No auge da pior crise econômica em 30 anos, a Espanha encerrou ontem sua campanha eleitoral a caminho de ver as três esferas de poder quase totalmente na mão de um só partido, algo inédito desde a morte do general Francisco Franco, em 1975. As pesquisas apontam uma vitória de Mariano Rajoy, líder do Partido Popular (PP), que terá a maioria absoluta no Parlamento.

JAMIL CHADE, ENVIADO ESPECIAL / MADRI, O Estado de S.Paulo

19 de novembro de 2011 | 03h03

Em maio, o partido conquistou 11 dos 13 governos estaduais em disputa e 91% dos municípios. Amanhã, o país votará sob o peso de sua crise econômica e com a tensão nos mercados em alerta máximo. Com 5 milhões de desempregados e metade dos jovens sem trabalho, todos esperam que o eleitor espanhol puna o Partido Socialista (PSOE), do atual premiê, José Luis Rodríguez Zapatero, no poder há oito anos.

Mas até a tensão de ontem nos mercados foi usada por Rajoy como argumento para pedir votos.
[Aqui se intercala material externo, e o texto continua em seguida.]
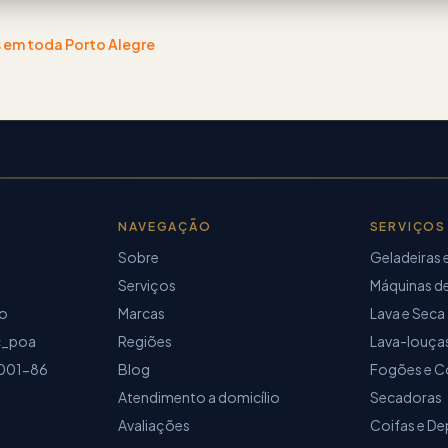
s
em toda Porto Alegre
NAVEGAÇÃO
SERVIÇOS
Sobre
Geladeiras 
Serviços
Máquinas de
io
Marcas
Lava e Seca
c_poa
Regiões
Lava-louça
001-86
Blog
Fogões e C
Atendimento a domicílio
Secadoras
Avaliações
Coifas e D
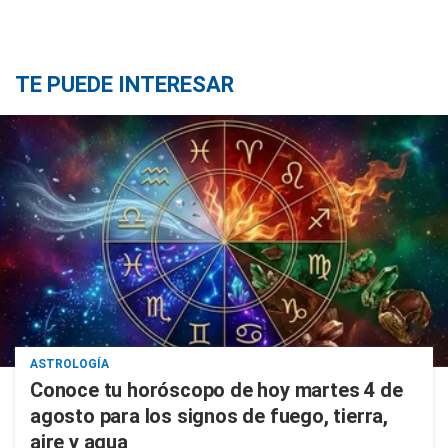
TE PUEDE INTERESAR
ASTROLOGÍA
Conoce tu horóscopo de hoy martes 4 de
agosto para los signos de fuego, tierra,
aire y agua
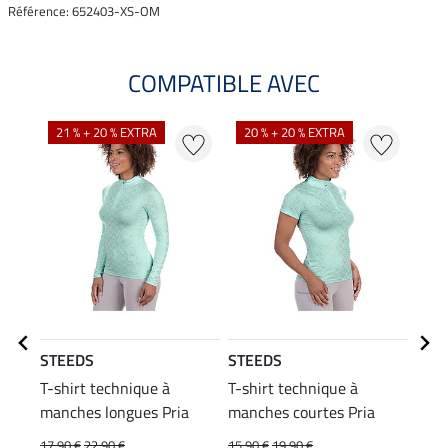
Référence: 652403-XS-OM
COMPATIBLE AVEC
21 % + 20 % EXTRA
20 % + 20 % EXTRA
20
STEEDS
STEEDS
STE
T-shirt technique à
T-shirt technique à
T-sh
manches longues Pria
manches courtes Pria
17,90 €
22,90 €
15,90 €
19,90 €
11,90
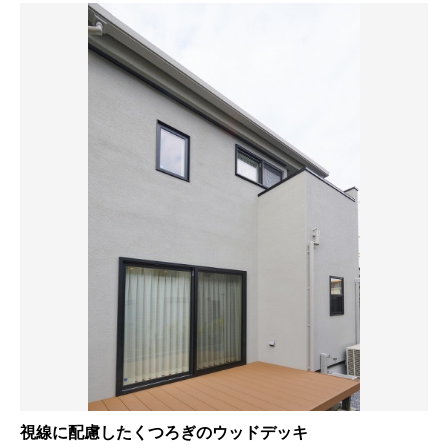
視線に配慮したくつろぎのウッドデッキ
Seu discurso de encerramento de campanha insistiu que já não basta vencer as eleições. Quer garantir a maioria absoluta. Segundo ele, isso seria "a melhor mensagem que a Espanha pode dar à Europa e aos mercados".

Em sua avaliação, isso mostraria que o país está unido, algo que acalmaria os mercados. Não por acaso, Rajoy pediu ontem aos aliados que convençam amigos, vizinhos e parentes a votar pelo PP. "Este é o momento de a Espanha mostrar que está unida", apelou.
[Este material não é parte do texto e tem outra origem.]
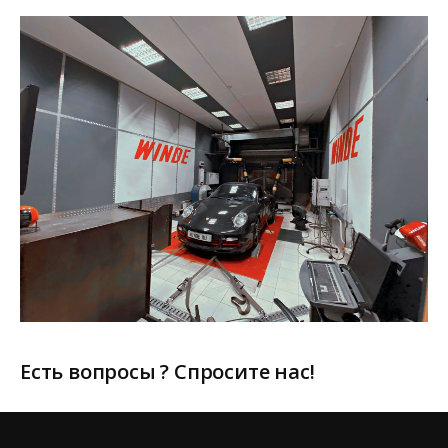
Есть вопросы ? Спросите нас!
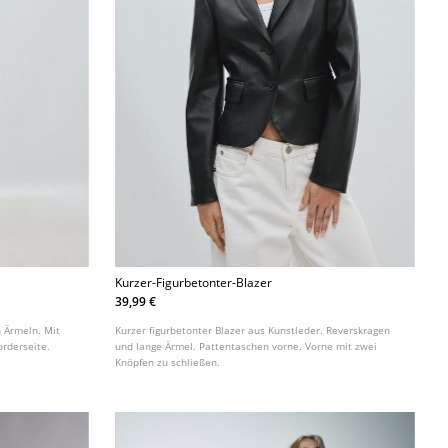
Kurzer-Figurbetonter-Blazer
39,99 €
n Ärmeln. Mit
Kurzer figurbetonter Blazer aus Kunstleder. Reverskragen
orderseite.
und lange Ärmel. Pattentaschen vorne. Vorne mit zwei
Knöpfen zu schließen.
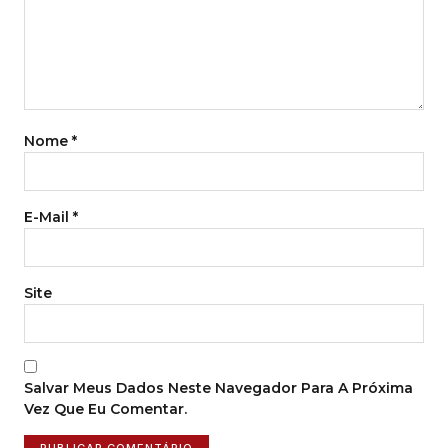
Nome
*
E-Mail
*
Site
Salvar Meus Dados Neste Navegador Para A Próxima
Vez Que Eu Comentar.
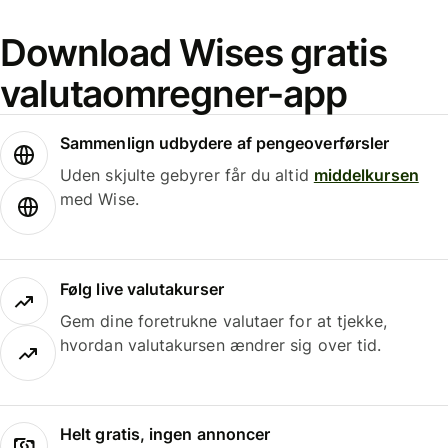
Download Wises gratis
valutaomregner-app
Sammenlign udbydere af pengeoverførsler
Uden skjulte gebyrer får du altid
middelkursen
med Wise.
Følg live valutakurser
Gem dine foretrukne valutaer for at tjekke,
hvordan valutakursen ændrer sig over tid.
Helt gratis, ingen annoncer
Se confirmadas as previsões, o PP terá sobre o PSOE uma diferença de cerca de 18 pontos porcentuais - a maior desde a redemocratização. O primeiro sinal da derrota de Zapatero veio em maio, quando o PP venceu a maioria das eleições regionais, incluindo bastiões históricos do PSOE, mostrando que grande parte da população culpa os socialistas pela péssima gestão da crise.

Segundo pesquisas, o PP deve obter cerca de 198 das 350 cadeiras do Parlamento. Os socialistas ficariam com, no máximo, 115. Ontem, o candidato do PSOE, Alfredo Rubalcaba, disse que o excesso de poder dos conservadores não favorece a democracia. "Preocupa-me o fato de um partido ter controle absoluto sobre todos os poderes na Espanha", afirmou. Mas, para analistas, a maioria absoluta não significa um cheque em branco para o PP, pelo menos não no aspecto econômico. Em Madri, a percepção é a de que quem governará será a União Europeia, a partir de Bruxelas, sob as ordens da chanceler alemã, Angela Merkel, que exige reformas e um drástico corte de gastos da Espanha.

"Todos sabem o que vai ocorrer. Não há outra solução a não ser cumprir o que nos é exigido de fora", disse ao Estado Jesús González, diretor de desenvolvimento de mercado da Bolsa de Madri. "Há exigências e elas terão de ser atendidas. Caso contrário, receberemos cartão vermelho e nos tornaremos uma Grécia." Para González, a única margem de manobra de Rajoy será amenizar o tamanho das medidas de austeridade. "O que será debatido é até que ponto apertaremos o cinto e se isso asfixiará a economia." Ele diz que a ampla maioria do PP dará ao governo força para tomar decisões difíceis. Nas ruas, o sentimento é diferente. Médicos e universidades de todo o país pararam nos últimos dias, assim como os servidores públicos no sul da Espanha. Os sindicatos temem que os cortes de salários, aposentadorias e benefícios sociais causem uma explosão social.